Using SBCL 1.4.12, I am looking at Exercise 17.9 from Stuart Shapiro's Common Lisp: An Interactive Approach, and timing a reverse
function applied to a list of 10,000 elements. When I time this function using the same list, the time
function reports a different number of bytes consed each time.
Here is the code for the reverse
function:
(defun reverse2 (l1 l2)
"Returns a list consisting of the members of L1 in reverse order
followed by the members of L2 in original order."
(check-type l1 list)
(check-type l2 list)
(if (endp l1) l2
(reverse2 (rest l1)
(cons (first l1) l2))))
(defun reverse1 (l)
"Returns a copy of the list L1
with the order of members reversed."
(check-type l list)
(reverse2 l '()))
I generated the list in the REPL with:
(defvar *test-list* '())
(dotimes (x 10000)
(setf *test-list* (cons x *test-list*)))
Here are the results of four test-runs:
CL-USER> (time (ch17:reverse1 *test-list*))
Evaluation took:
0.000 seconds of real time
0.000000 seconds of total run time (0.000000 user, 0.000000 system)
100.00% CPU
520,386 processor cycles
145,696 bytes consed
CL-USER> (time (ch17:reverse1 *test-list*))
Evaluation took:
0.000 seconds of real time
0.000000 seconds of total run time (0.000000 user, 0.000000 system)
100.00% CPU
260,640 processor cycles
178,416 bytes consed
CL-USER> (time (ch17:reverse1 *test-list*))
Evaluation took:
0.000 seconds of real time
0.000000 seconds of total run time (0.000000 user, 0.000000 system)
100.00% CPU
279,822 processor cycles
178,416 bytes consed
CL-USER> (time (ch17:reverse1 *test-list*))
Evaluation took:
0.000 seconds of real time
0.000000 seconds of total run time (0.000000 user, 0.000000 system)
100.00% CPU
264,700 processor cycles
161,504 bytes consed
The second and third test runs (which were several minutes apart) show the same number of bytes consed, but the other two show different numbers.
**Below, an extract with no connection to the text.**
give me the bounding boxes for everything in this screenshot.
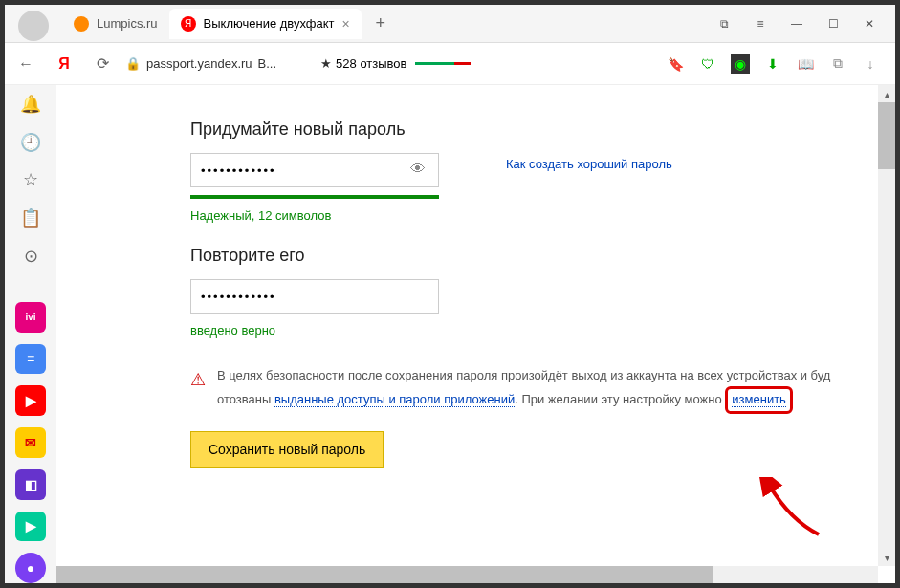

I expected the timing to vary, but I did not expect the number of bytes consed to vary. I see that the HyperSpec says of the time
function that:
In general, these timings are not guaranteed to be reliable enough for marketing comparisons. Their value is primarily heuristic, for tuning purposes.
But I expected that this applies to timings, not to byte counts. Are the bytes consed values reported by time
unreliable? Is there an optimization behind the scenes that is responsible for this? What am I missing?